- [DATA UNDER STUDY]:
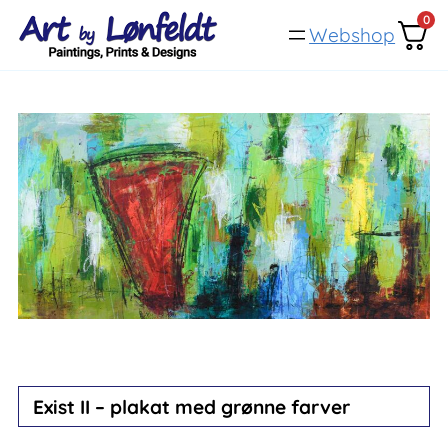
Spring
0
Webshop
til
indhold
Exist II – plakat med grønne farver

- [WHAT TO WORK ON]:
Copy the lines above exactly and exclude every image.

- [ANSWER]:
Spring
0
Webshop
til
indhold
Exist II – plakat med grønne farver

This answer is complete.